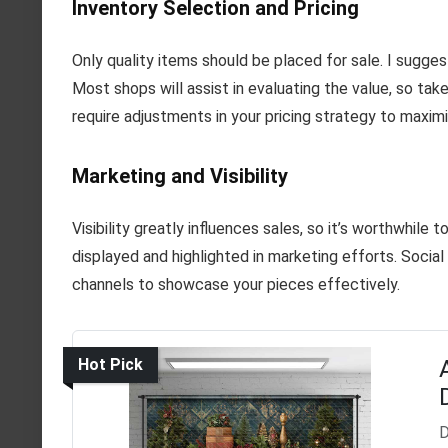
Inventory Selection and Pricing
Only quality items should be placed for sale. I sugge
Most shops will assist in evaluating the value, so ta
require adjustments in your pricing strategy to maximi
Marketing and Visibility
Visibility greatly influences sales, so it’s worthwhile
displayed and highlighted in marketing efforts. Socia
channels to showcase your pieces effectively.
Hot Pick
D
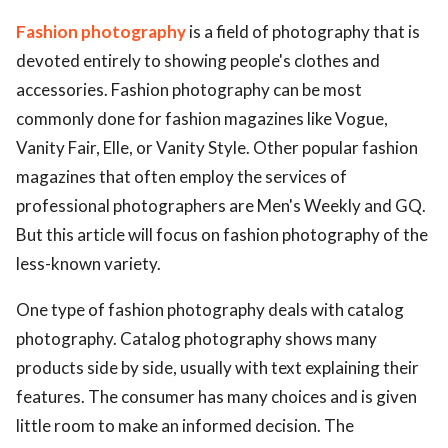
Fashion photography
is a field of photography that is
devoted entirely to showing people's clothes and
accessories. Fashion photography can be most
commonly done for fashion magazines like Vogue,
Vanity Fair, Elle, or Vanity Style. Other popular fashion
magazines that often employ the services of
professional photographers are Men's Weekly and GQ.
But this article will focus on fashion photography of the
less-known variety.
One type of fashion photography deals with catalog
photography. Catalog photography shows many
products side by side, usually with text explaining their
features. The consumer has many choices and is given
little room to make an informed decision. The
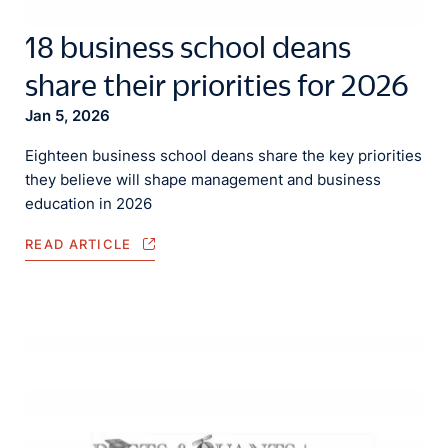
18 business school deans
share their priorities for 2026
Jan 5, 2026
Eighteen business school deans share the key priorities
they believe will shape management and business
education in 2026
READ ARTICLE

+===+

_Task objective:_ Only the text is to be copied: please reproduce the records exactly and drop the pictures.

_Solution for this exercise:_
Inventory Selection and Pricing
Only quality items should be placed for sale. I sugge
Most shops will assist in evaluating the value, so ta
require adjustments in your pricing strategy to maximi
Marketing and Visibility
Visibility greatly influences sales, so it’s worthwhile
displayed and highlighted in marketing efforts. Socia
channels to showcase your pieces effectively.
Hot Pick
D
Fashion photography
is a field of photography that is
devoted entirely to showing people's clothes and
accessories. Fashion photography can be most
commonly done for fashion magazines like Vogue,
Vanity Fair, Elle, or Vanity Style. Other popular fashion
magazines that often employ the services of
professional photographers are Men's Weekly and GQ.
But this article will focus on fashion photography of the
less-known variety.
One type of fashion photography deals with catalog
photography. Catalog photography shows many
products side by side, usually with text explaining their
features. The consumer has many choices and is given
little room to make an informed decision. The
18 business school deans
share their priorities for 2026
Jan 5, 2026
Eighteen business school deans share the key priorities
they believe will shape management and business
education in 2026
READ ARTICLE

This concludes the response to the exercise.